Thirty years ago this summer, I moved to Madison, Wisconsin, and discovered an indie radio station with a playlist of songs that sounded nothing like the AM and FM radio I’d grown up with.
Prime listening time was roughly 2 to 4 p.m. weekdays, the down time between working out and heading to work. That’s when the volunteer DJs on WORT-FM — Back Porch Radio — dropped rock, funk, R&B, hip-hop, soul, punk and country into their free-form, cutting-edge shows.
That astonishing mix often left my head spinning, barely able to match song with artist. One day, I remained coherent enough to match a band name to something I’d heard on WORT. Then I headed down to State Street to buy “Sundown” by Rank and File.
It was — and is — a crisp, sunny, spirited revival of the Bakersfield country sound done by some California guys who came together in Austin, Texas, in the early ’80s.
It fell into the cowpunk genre, but it was punk only in that brothers Chip and Tony Kinman put together Rank and File after their punk band (the Dils) broke up, and only in that a third member, Alejandro Escovedo, also came from a punk band (the Nuns).
Having grown up watching the Glen Campbell and Johnny Cash variety shows, country always had a place at our table.
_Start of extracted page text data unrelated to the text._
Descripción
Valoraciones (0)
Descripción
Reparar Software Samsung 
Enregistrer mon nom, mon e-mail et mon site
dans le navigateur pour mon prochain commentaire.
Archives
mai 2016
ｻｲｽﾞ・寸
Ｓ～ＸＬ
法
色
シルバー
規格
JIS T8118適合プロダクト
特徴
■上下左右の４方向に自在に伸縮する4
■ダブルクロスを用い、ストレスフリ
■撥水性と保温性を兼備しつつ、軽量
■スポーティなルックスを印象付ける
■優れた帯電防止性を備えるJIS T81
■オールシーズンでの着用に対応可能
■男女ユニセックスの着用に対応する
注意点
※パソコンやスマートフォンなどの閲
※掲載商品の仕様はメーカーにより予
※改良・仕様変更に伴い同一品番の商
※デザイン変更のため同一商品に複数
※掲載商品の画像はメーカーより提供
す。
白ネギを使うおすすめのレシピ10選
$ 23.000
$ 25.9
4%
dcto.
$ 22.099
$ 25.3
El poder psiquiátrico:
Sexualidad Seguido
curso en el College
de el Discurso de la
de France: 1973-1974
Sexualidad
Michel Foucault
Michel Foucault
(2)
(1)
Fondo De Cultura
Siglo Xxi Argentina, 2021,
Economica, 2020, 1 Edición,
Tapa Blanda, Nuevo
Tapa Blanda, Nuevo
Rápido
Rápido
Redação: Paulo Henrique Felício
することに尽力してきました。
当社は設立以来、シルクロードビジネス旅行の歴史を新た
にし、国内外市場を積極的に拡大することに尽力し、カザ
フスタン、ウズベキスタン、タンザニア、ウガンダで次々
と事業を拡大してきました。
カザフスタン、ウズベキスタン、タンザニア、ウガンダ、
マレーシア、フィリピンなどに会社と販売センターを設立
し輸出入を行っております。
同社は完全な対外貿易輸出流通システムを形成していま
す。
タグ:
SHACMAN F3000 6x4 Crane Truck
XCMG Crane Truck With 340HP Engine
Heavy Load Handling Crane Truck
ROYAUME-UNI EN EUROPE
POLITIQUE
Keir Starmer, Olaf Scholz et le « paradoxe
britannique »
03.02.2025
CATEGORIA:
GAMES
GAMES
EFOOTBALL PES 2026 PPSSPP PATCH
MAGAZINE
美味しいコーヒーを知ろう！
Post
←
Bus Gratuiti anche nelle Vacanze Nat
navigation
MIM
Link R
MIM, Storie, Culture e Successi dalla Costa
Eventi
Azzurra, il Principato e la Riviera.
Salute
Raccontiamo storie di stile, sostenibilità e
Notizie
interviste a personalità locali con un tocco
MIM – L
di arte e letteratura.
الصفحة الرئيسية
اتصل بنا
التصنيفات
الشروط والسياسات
Amid all that adventurous and sometimes intimidating music on WORT, “Sundown” was accessible, something vaguely familiar.
“Sundown” is one of those records that captures a certain time in my life. I drop it on the turntable, and the sense that I am exploring brave new worlds comes rushing back. Side 1, which we have for you tonight, plays like a single song in my head. I played it that often.
“Amanda Ruth,” “(Glad I’m) Not In Love,” “Rank And File” and “The Conductor Wore Black,” Rank and File, from “Sundown,” 1982. This is Side 1. It runs 13:46. It’s out of print but is available digitally on “Rank and File: The Slash Years,” a 2007 release with “Sundown” and “Long Gone Dead,” the first two Rank and File albums.
That crisp, sunny, spirited moment was fleeting, relatively speaking.
Escovedo left after “Sundown” and went on to a fine solo career.
Rank and File put out only two more albums, doing both with session musicians. I once had the second album, “Long Gone Dead” from 1984, which some people like. I remember nothing about it.
The band broke up in 1987. The Kinman brothers then formed Blackbird, a synth-pop group, then by the mid-’90s had wandered back to cowpunk and eventually back to punk.